Por tanto, parece que, hoy, en el lado de la tecnología, estamos mucho mejor de lo que estábamos en los 70. Sin embargo, ahora tenemos proyectos de TI con una tasa de fallos por encima de lo aceptable; tenemos proyectos marginalmente exitosos que no aportan el beneficio cuantitativo, tangible, esperado; y tenemos negocios expuestos a un riesgo de daño, como consecuencia de sistemas que fallan. ¿Por qué?

Creo que la razón principal de esta situación no es que hayamos fallado al tratar de mejorar desde el lado de la tecnología; sino que, en realidad, lo que hemos hecho, ha sido desarrollar un problema en el lado del negocio. Donde una vez los ejecutivos de la alta dirección estuvieron involucrados y los consejos de aministración/comités de dirección supervisaban muy de cerca, ahora lo que tenemos son directivos demasiado ocupados y demasiado alejados y consejos que muy raramente se involucran. La implicación del negocio en los proyectos de TI se ha dejado en manos de mandos intermedios, muchos de los cuales están sobrecargados intentando una y otra vez recortar gastos, y muchos de los cuales han sido escasamente advertidos sobre su papel y responsabilidades en el éxito de los proyectos.

Hace treinta años, lo que hoy día llamamos proyectos de TI  – esto es, proyectos de cambio o mejora del negocio a través del uso de las TI –  eran objeto de un buen gobierno porque las personas encargadas de la gobernanza a alto nivel estaban directamente involucradas. Hoy en día, a medida que dicha implicación ha disminuido, así ha decrecido la eficacia del marco general de gobierno corporativo.
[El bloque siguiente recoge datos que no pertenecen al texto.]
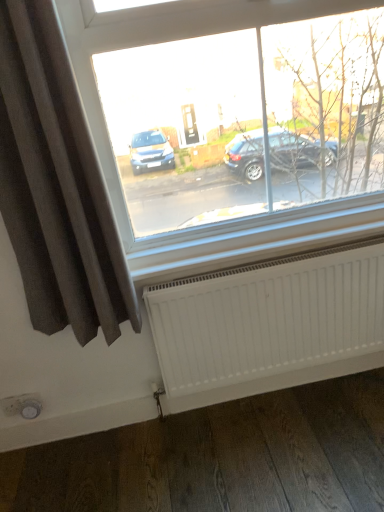 Where is `free region under dark grey fabric curtain at left (from a real-world perspective)`? The height and width of the screenshot is (512, 384). free region under dark grey fabric curtain at left (from a real-world perspective) is located at coordinates (115, 439). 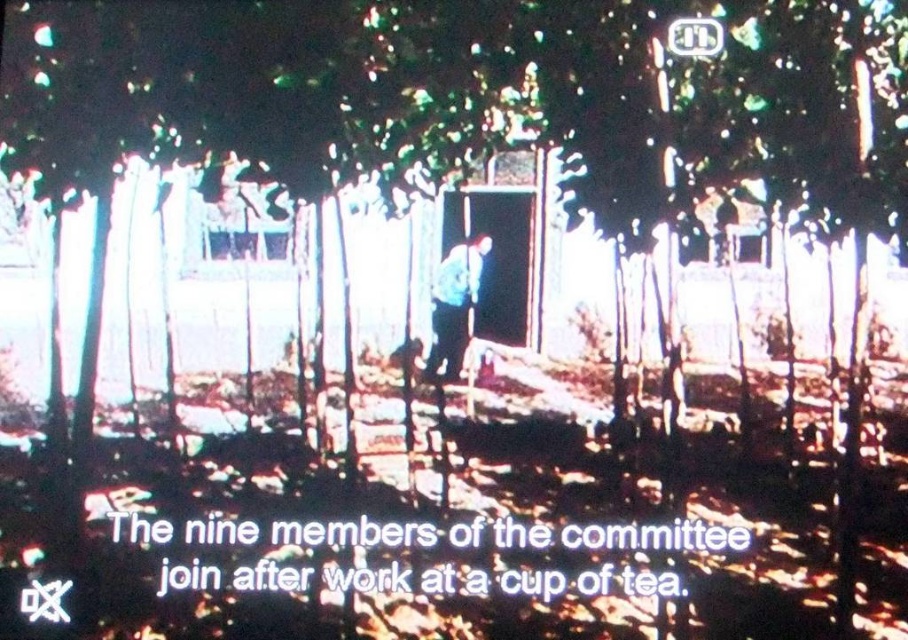 You are standing at the entrance of the gazebo and want to place a metallic rectangular object that is 10 feet long on the ground between the blue denim jacket at center and the metallic rectangular at upper center. Is there enough space?

The blue denim jacket at center is 9.38 feet from the metallic rectangular at upper center. Since the metallic rectangular object to be placed is 10 feet long, the distance between them is insufficient. Therefore, there isn not enough space.

You are looking at the image of the garden gazebo. There is a point marked at coordinates [454,305]. Which object in the scene does this point correspond to?

The point at coordinates [454,305] corresponds to the blue denim jacket at center. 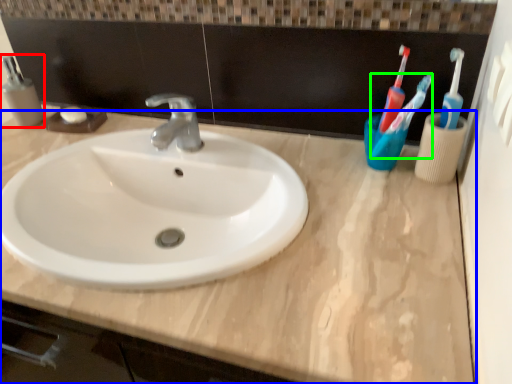 Question: Based on their relative distances, which object is nearer to mouthwash (highlighted by a red box)? Choose from counter top (highlighted by a blue box) and toothbrush (highlighted by a green box).

Choices:
 (A) counter top
 (B) toothbrush

Answer: (A) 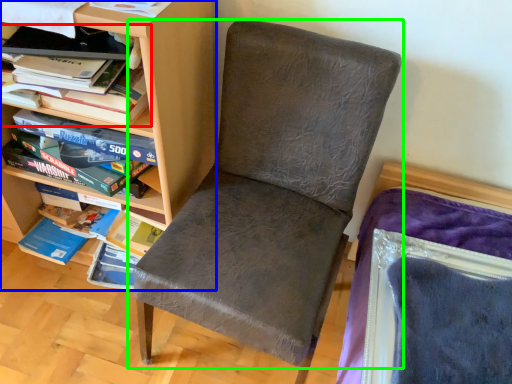 Question: Estimate the real-world distances between objects in this image. Which object is closer to book (highlighted by a red box), shelf (highlighted by a blue box) or chair (highlighted by a green box)?

Choices:
 (A) shelf
 (B) chair

Answer: (A) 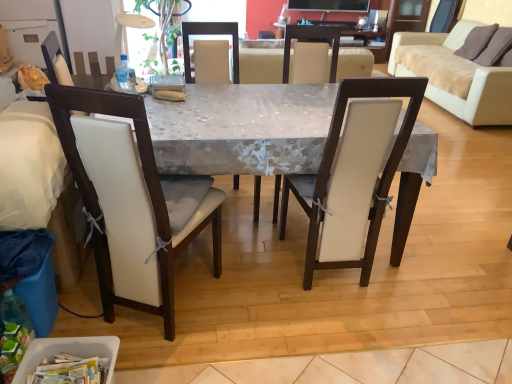 Locate an element on the screen. The image size is (512, 384). vacant area located to the right-hand side of white leather chair at center, placed as the first chair when sorted from right to left is located at coordinates (417, 282).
Y la experiencia de los últimos años nos ha demostrado que, al tiempo que se reconoce que el gobierno es importante, intentar resolver el problema a base de más reglas, herramientas y marcos de referencia que invariblemente ponen el foco sobre la gestión de las TI, en lugar de en su gobierno, no es una estrategia que lleve a buenos resultados.
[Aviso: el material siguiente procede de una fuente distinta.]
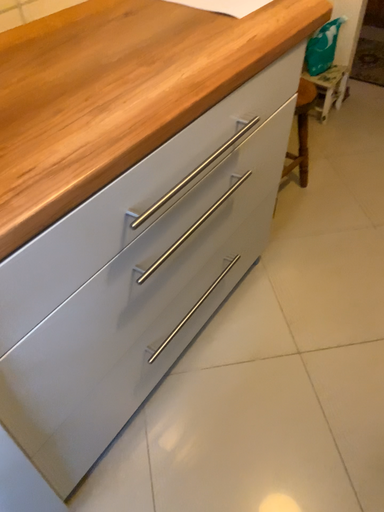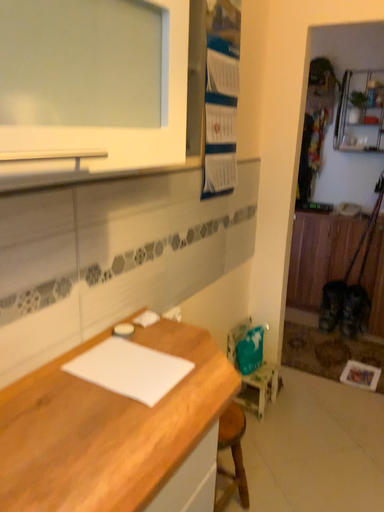 Question: How did the camera likely rotate when shooting the video?

Choices:
 (A) rotated upward
 (B) rotated downward

Answer: (A) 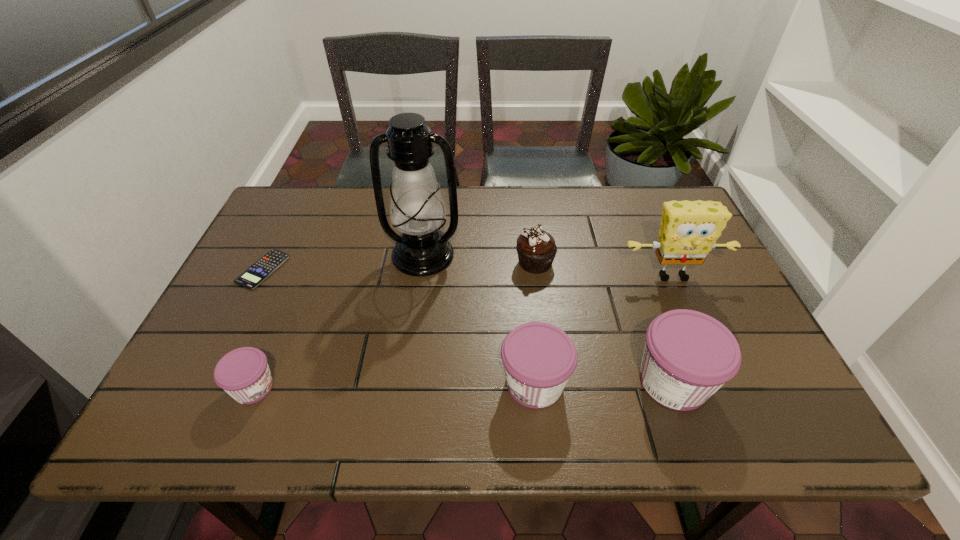 Image resolution: width=960 pixels, height=540 pixels. I want to click on jam located at the right edge, so click(688, 355).

Locate an element on the screen. The width and height of the screenshot is (960, 540). sponge that is at the right edge is located at coordinates (689, 229).

You are a GUI agent. You are given a task and a screenshot of the screen. Output one action in this format:
    pyautogui.click(x=<x>, y=<y>)
    Task: Click on the object that is at the near left corner
    
    Given the screenshot: What is the action you would take?
    pyautogui.click(x=243, y=373)

Image resolution: width=960 pixels, height=540 pixels. In order to click on object that is positioned at the near right corner in this screenshot , I will do `click(688, 355)`.

The height and width of the screenshot is (540, 960). In the image, there is a desktop. Identify the location of blank space at the far edge. (532, 195).

The height and width of the screenshot is (540, 960). What are the coordinates of `vacant position at the near edge of the desktop` in the screenshot? It's located at [x=410, y=364].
Un gobierno corporativo de las TI, eficaz, depende no sólo de herramientas, o de procesos, o de modelos, o de estructuras organizativas. Depende, simple y llanamente, de que la gente que gobierna la organización  – el consejo y la alta dirección –  comprenda y asuma su responsabilidad para aplicar sus habilidades de gobierno al uso de las TI, tal y como ya las aplican al resto de aspectos que forman parte del negocio.
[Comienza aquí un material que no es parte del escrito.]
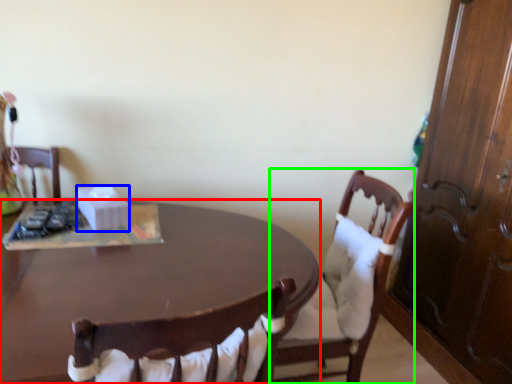 Question: Which object is the farthest from desk (highlighted by a red box)? Choose among these: box (highlighted by a blue box) or chair (highlighted by a green box).

Choices:
 (A) box
 (B) chair

Answer: (B) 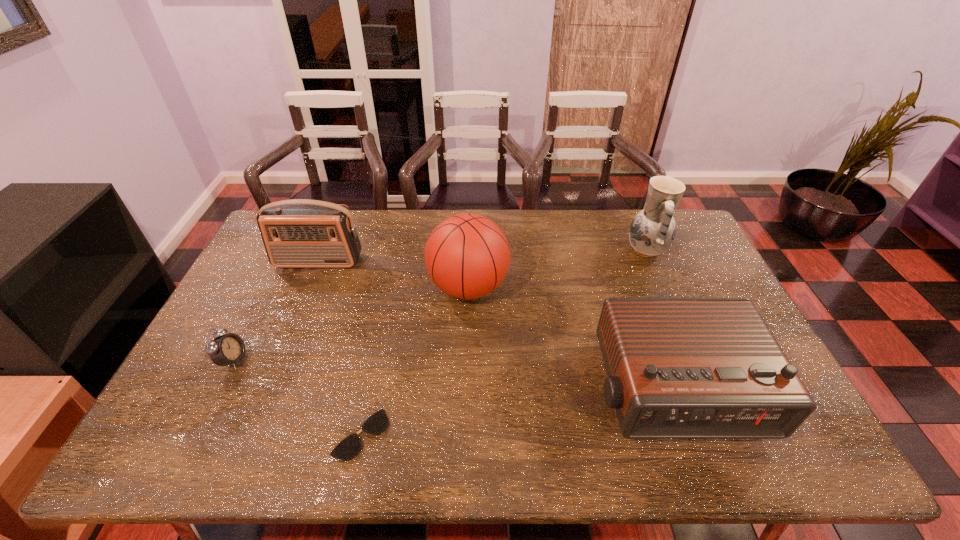 I want to click on free location located 0.250m on either side of the pottery, so click(553, 251).

Identify the location of blank space located on the left of the fourth object from left to right. The width and height of the screenshot is (960, 540). (391, 287).

What are the coordinates of `free location located 0.380m on the front-facing side of the left radio receiver` in the screenshot? It's located at (276, 366).

At what (x,y) coordinates should I click in order to perform the action: click on vacant space located on the face of the alarm clock. Please return your answer as a coordinate pair (x, y). Image resolution: width=960 pixels, height=540 pixels. Looking at the image, I should click on (301, 360).

You are a GUI agent. You are given a task and a screenshot of the screen. Output one action in this format:
    pyautogui.click(x=<x>, y=<y>)
    Task: Click on the vacant space located on the right of the spectacles
    This screenshot has height=540, width=960.
    Given the screenshot: What is the action you would take?
    pyautogui.click(x=434, y=434)

You are a GUI agent. You are given a task and a screenshot of the screen. Output one action in this format:
    pyautogui.click(x=<x>, y=<y>)
    Task: Click on the object that is at the far edge
    The width and height of the screenshot is (960, 540).
    Given the screenshot: What is the action you would take?
    pyautogui.click(x=652, y=231)

Image resolution: width=960 pixels, height=540 pixels. I want to click on radio receiver that is at the near edge, so click(677, 367).

The image size is (960, 540). Identify the location of spectacles that is at the near edge. (350, 446).

The image size is (960, 540). I want to click on radio receiver at the left edge, so click(299, 233).

Identify the location of alarm clock that is at the left edge. The image size is (960, 540). (223, 350).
Cuando lo hagan, las herramientas, los modelos, las estructuras y otros recursos que hemos diseñado para ayudarnos a controlar y a garantizar la eficacia en el uso de las TI, aportarán su valor más significativo.

Pensando en esos ejecutivos y directivos, la norma internacional ‘ISO/IEC 38500:2008. Corporate governance of information technology’, ofrece una clara directriz que les guiará en el desempeño de sus responsabilidades. La norma está escrita empleando su propio lenguaje; es tan concisa como puede serlo una guía de gobierno corporativo; y, les habilita para controlar aquello que ellos no entienden, poniendo el foco sobre las cosas que ellos sí entienden.

Gobernanza de TI conmemora, hoy, el primer aniversario de la publicación de la norma ISO/IEC 38500:2008. Con motivo de esta especial celebración, la sección ”Firma invitada“, incorpora un demoledor y clarificador artículo (original y traducido, como viene siendo habitual en esta sección) de un apreciado colega. Se trata de Mark Toomey, fundador y Presidente Ejecutivo de Infonomics, Pty. Ltd., Presidente del Comité Técnico IT-030 de Standards Australia y co-creador de las normas AS 8015:2005 e ISO/IEC 38500:2008.

Bajo el título “Being on top …”, Mark ofrece una clara descripción del concepto de ‘gobierno corporativo de TI’, del porqué de la necesidad de establecer dicho buen gobierno y de cómo en la raiz de tal necesidad se encuentra el alejamiento (asincronía) que se ha ido dando, con el paso de los años, entre las personas que dirigen las organizaciones y las que están a cargo de sacar adelante las nuevas iniciativas tecnológicas y de mantener plenamente operativas las existentes.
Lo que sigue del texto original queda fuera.